Waiting may be one of the hardest spiritual disciplines because it asks us to trust before we can see. Children understand the difficulty of waiting for Christmas morning. Adults may smile at that impatience, but we know our own version of it well. We wait for answers, healing, direction, reconciliation, provision, or a door that has not opened yet.
Waiting can make the heart restless. We wonder whether God has heard us. We review our prayers and try to decide if we said the right words. We look at other people’s lives and feel as if their answers arrived faster than ours. We may even begin to confuse delay with denial, as though God’s silence means His absence.
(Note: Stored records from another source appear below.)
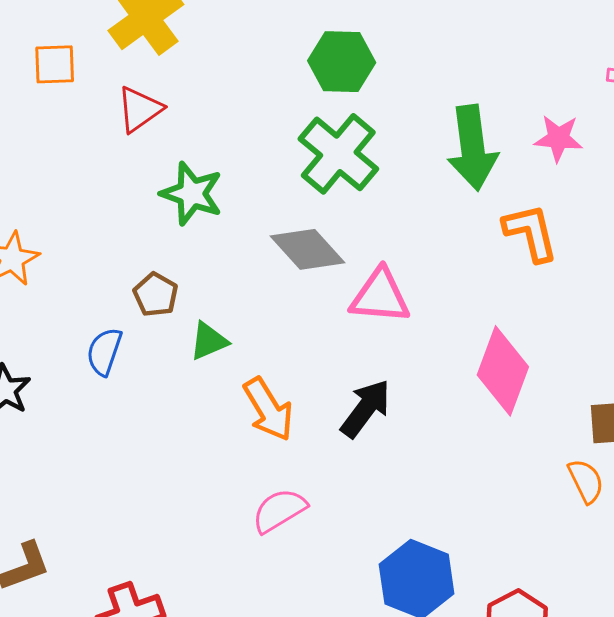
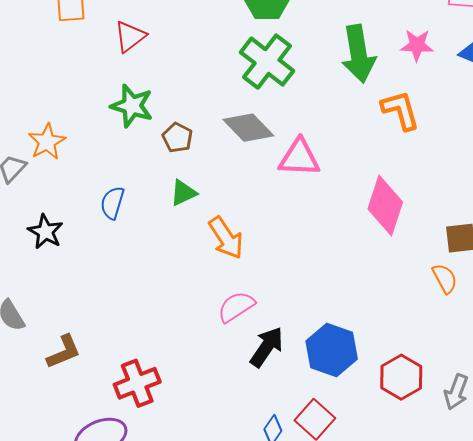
green star: (192, 194) -> (132, 106), moved
brown pentagon: (156, 295) -> (177, 138), moved
black arrow: (366, 408) -> (267, 347), moved

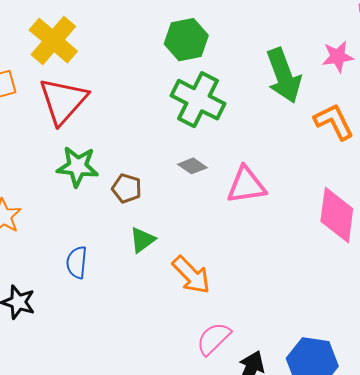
red triangle: (130, 36) -> (63, 101), size x1.6
gray diamond: (248, 128) -> (192, 166), size x0.6

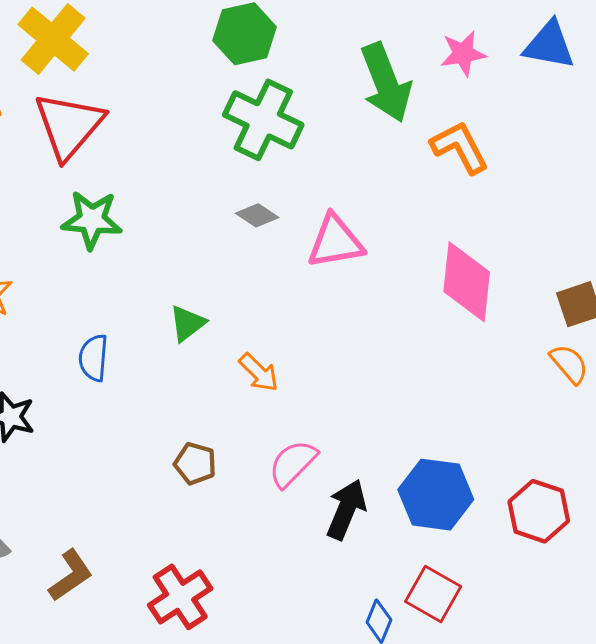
brown pentagon: (127, 188) -> (195, 464), moved
orange arrow: (191, 275) -> (259, 372), size x0.7

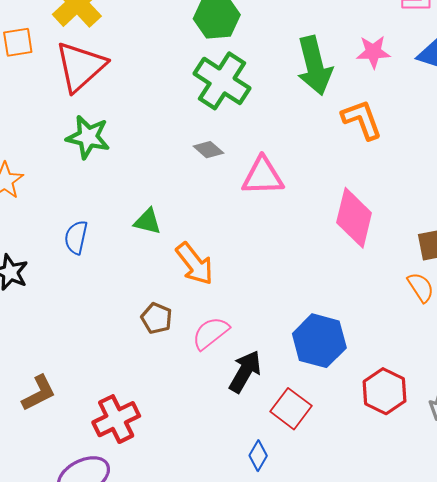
green triangle: (187, 323) -> (147, 221), turned 44
orange arrow: (259, 372) -> (195, 264), size x1.4
brown pentagon: (195, 464) -> (157, 318), moved
blue hexagon: (436, 495) -> (319, 341), moved
red square: (433, 594) -> (291, 409), moved

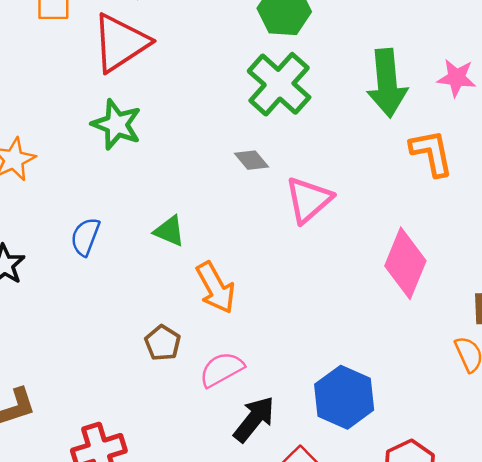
pink triangle: (263, 176) -> (309, 200), turned -48

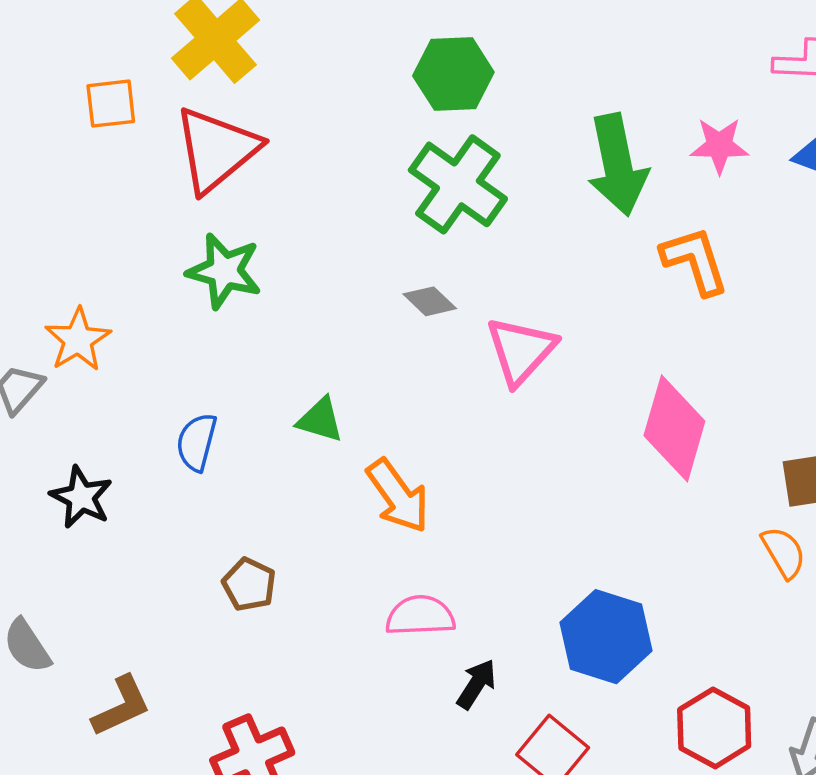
brown pentagon: (163, 343) -> (249, 584), moved
pink semicircle: (222, 369) -> (420, 616), turned 33
black arrow: (254, 419) -> (476, 684), size x0.7

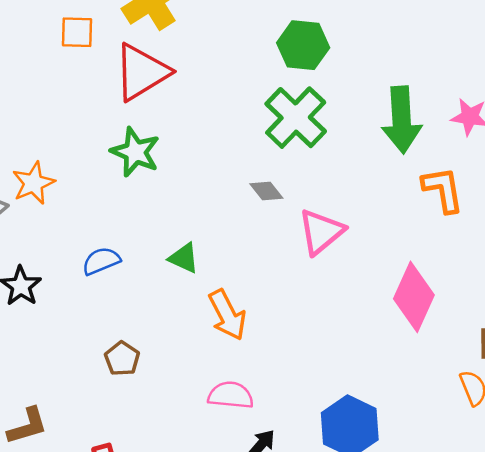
blue semicircle: (197, 442) -> (101, 261), turned 45

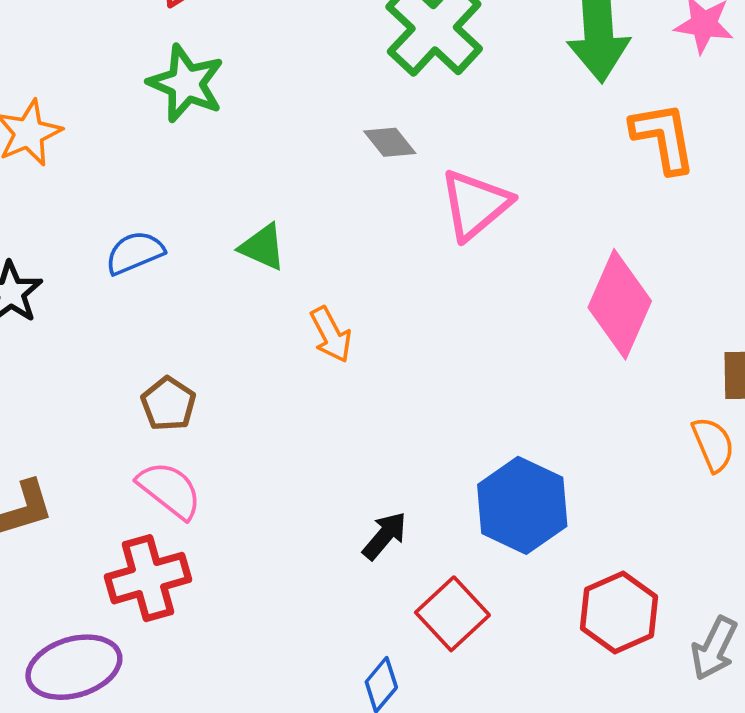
orange arrow: (227, 315) -> (331, 335), size x0.7
pink semicircle: (231, 395) -> (170, 490), moved, turned 33

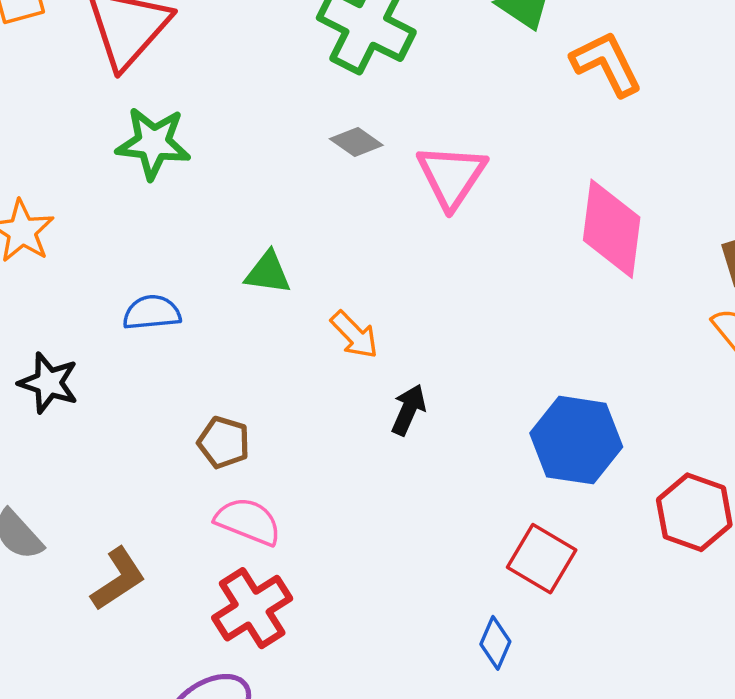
blue semicircle: (135, 253) -> (152, 313), turned 34
black arrow: (385, 536) -> (408, 410), moved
But Scripture and the story of Christ teach us that God is never careless with time. The coming of Jesus was promised long before Bethlehem. Generations lived and died waiting for the Messiah. Then, in the fullness of time, God sent His Son. Not early. Not late. At the appointed moment. The manger reminds us that Heaven’s timing may feel slow to earth, but it is never uncertain.
The same truth applies to our daily walk with Him. God is not ignoring the prayers we have placed before Him. He is not unaware of the ache we carry. Sometimes He is preparing the answer. Sometimes He is preparing us. Sometimes He is teaching us to desire Him more than the outcome we have requested. Waiting can become a classroom where faith is strengthened, pride is humbled, and trust learns to breathe again.
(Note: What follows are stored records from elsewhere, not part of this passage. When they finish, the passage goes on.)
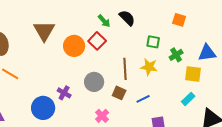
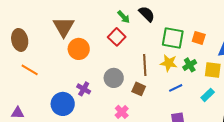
orange square: (179, 20) -> (199, 38), moved
green square: (153, 42) -> (173, 38), size x1.6
orange circle: (74, 46) -> (79, 49), moved
green cross: (176, 55) -> (190, 65), moved
blue line: (143, 99) -> (176, 88), moved

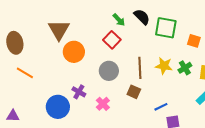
green square: (173, 38) -> (166, 28), moved
gray circle: (114, 78) -> (109, 71), moved
blue line: (176, 88) -> (161, 107), moved
pink cross: (122, 112) -> (103, 104), moved

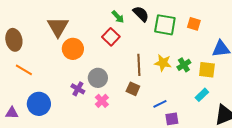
orange square: (194, 41) -> (194, 24), moved
gray circle: (109, 71) -> (98, 78), moved
blue circle: (58, 107) -> (39, 104), moved

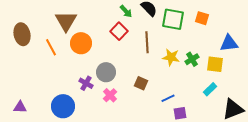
brown line: (139, 65) -> (147, 42), moved
orange line: (24, 70) -> (51, 47), moved, turned 30
blue circle: (39, 104) -> (63, 106), moved

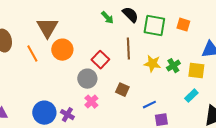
red square: (119, 31) -> (100, 60), moved
purple cross: (86, 83) -> (67, 115), moved

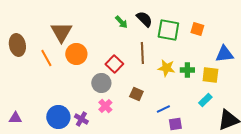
green cross: (173, 66) -> (187, 70), turned 32

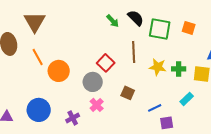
brown triangle: (61, 32) -> (35, 22), moved
orange circle: (76, 54) -> (59, 71), moved
cyan rectangle: (205, 100) -> (187, 99), moved
blue circle: (58, 117) -> (39, 110), moved
purple cross: (81, 119) -> (73, 118), turned 32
That does not mean waiting is painless. It can be deeply difficult. There are days when patience feels thin and hope feels tired. On those days, we do not need to pretend. We can bring our honest hearts to God. Faith is not proven by acting untouched. Faith is often proven by coming to the Lord while still confused, still hurting, and still choosing to believe that He is good.
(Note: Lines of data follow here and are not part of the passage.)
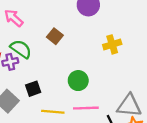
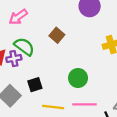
pink arrow: (14, 18) -> (18, 17), turned -78

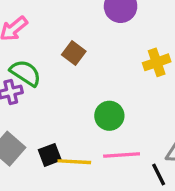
black square: (35, 85) -> (50, 155), moved

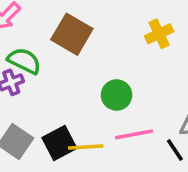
brown square: (74, 53) -> (72, 34), size x1.6
black square: (50, 155) -> (59, 143), size x1.4

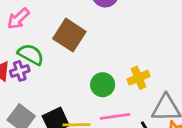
yellow cross: (159, 34) -> (138, 78), moved

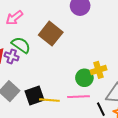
purple cross: (20, 71) -> (12, 56), turned 32
green circle: (103, 85) -> (84, 78), moved

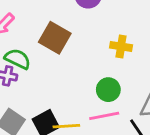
yellow cross: (99, 70) -> (121, 46), moved, turned 35

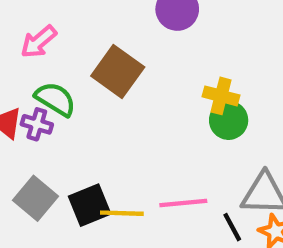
green circle: (108, 90) -> (229, 120), moved

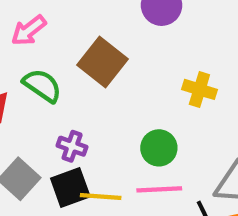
green circle: (229, 120) -> (159, 148), moved
purple cross: (37, 124) -> (72, 146), moved

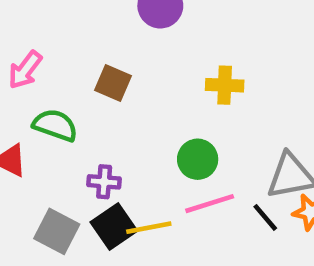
brown square: (102, 62) -> (113, 83), size x0.7

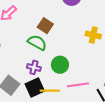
green semicircle: (55, 125) -> (37, 43), moved
green circle: (198, 159) -> (60, 65), moved

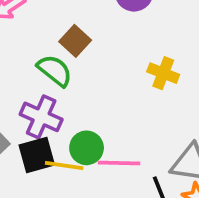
green circle: (60, 65) -> (87, 148), moved
purple cross: (34, 67) -> (41, 117), size x1.5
Advent helps us wait well. It teaches us to watch with expectation, not despair. It tells us that God keeps His promises even when the world seems dark. It reminds us that the Savior came once, and He will come again. Between those two promises, we live by trust.
Waiting also teaches us to loosen our grip on control. We learn that we are not the authors of every outcome. We are children before a father who sees farther than we do. That humility can be uncomfortable, but it can also become peaceful.
So, what should we do while we wait? Pray honestly. Serve faithfully. Stay close to Scripture. Keep worship alive, even when emotions lag behind. Encourage someone else who is waiting. Refuse bitterness. Refuse the lie that God has forgotten you. He has not.
Waiting is not wasted when it is held before Christ. The quiet season may be where God does some of His deepest work. The answer may not arrive in the shape you expected, but the Lord will be present. And when He is present, the waiting room can become a holy place where the heart learns that God Himself is enough.